Extracting Specific Content: Locates and extracts text from a specific div element.

import requests
from bs4 import BeautifulSoup

def scrape_website_content(url):
    response = requests.get(url)
    soup = BeautifulSoup(response.content, 'html.parser')
    main_content = soup.find('div', class_='f-article-content js-article-content') # update to div class of target content
    return main_content.get_text(strip=True)

Step 3: Converting Text to Speech

Next, let's write a function to convert text-to-speech. Since OpenAI's TTS model has a maximum input limit of 4096 characters, we'll want to break it into chunks and convert each chunk into speech in seperate audio files.

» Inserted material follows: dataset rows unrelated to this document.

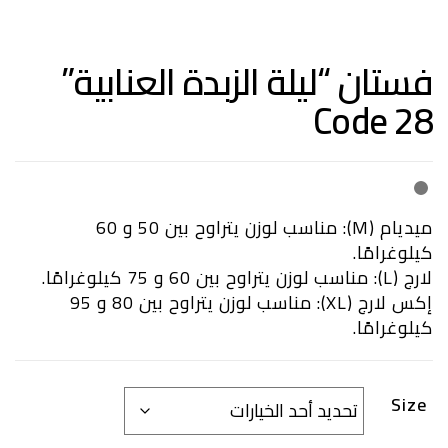
فستان “ليلة الزبدة العنابية”
Code 28
ميديام (M): مناسب لوزن يتراوح بين 50 و 60
كيلوغرامًا.
لارج (L): مناسب لوزن يتراوح بين 60 و 75 كيلوغرامًا.
إكس لارج (XL): مناسب لوزن يتراوح بين 80 و 95
كيلوغرامًا.
Size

Initialize TTS Client: Creates an instance of OpenAI's TTS client.
Chunking Text: Divides the text into chunks to adhere to character limits.
Converting to Speech: Converts each text chunk into an audio file and saves it.

from openai import OpenAI
from pathlib import Path

def text_to_speech(text, voice_type="alloy"):
    client = OpenAI()
    max_length = 4096
    chunks = [text[i:i+max_length] for i in range(0, len(text), max_length)]
    audio_files = []

    for index, chunk in enumerate(chunks):
        speech_file_path = Path(f"speech_part_{index+1}.mp3")
        response = client.audio.speech.create(
            model="tts-1",
            voice=voice_type,
            input=chunk
        )
        response.stream_to_file(speech_file_path)
        audio_files.append(speech_file_path)

    return audio_files

Step 4: Combining Audio Files

Now that we have individual audio files, we can use pydub to combine them into a single audio file.

Create an Empty Audio Segment: Initializes an empty audio segment to concatenate audio files.
Append Audio Files: Iterates through the list of audio files, appending each to the combined segment.
Export Combined Audio: Saves the concatenated audio as a single MP3 file.

from pydub import AudioSegment

def combine_audio_files(audio_files, output_file="combined_speech.mp3"):
    combined = AudioSegment.empty()
    for file in audio_files:
        audio = AudioSegment.from_mp3(file)
        combined += audio
    combined.export(output_file, format="mp3")

Optional: Editing the Transcript

Finally, to refine the content or make it more audio-friendly (like replacing code snippets with descriptive text), you can save the scraped content to a file, manually edit it, and then use the edited version for TTS.

Save Original Content: Writes the scraped text to a file for manual editing.
Manual Editing: The user edits the text file as needed to refine the content and re-uploads it as edited_transcript.txt
Read Edited Content: Loads the edited text for TTS conversion.

# Saving the scraped content
file_path = "original_transcript.txt"
with open(file_path, "w") as file:
    file.write(scrape_website_content(url))

# After editing, read the edited file
edited_file_path = "edited_transcript.txt"
with open(edited_file_path, "r") as file:
    edited_transcript = file.read()

# Convert the edited transcript to speech
audio_files = text_to_speech(edited_transcript)
combine_audio_files(audio_files)

Summary: Voice with OpenAI's Text-to-Speech

In this guide, we saw how simple it is to use OpenAI's text-to-speech model and add audio to any website.

Whether creating audiobooks, enhancing accessibility, or re-purposing written content, this new model opens up a wide range of possibilities for publishers and content creators.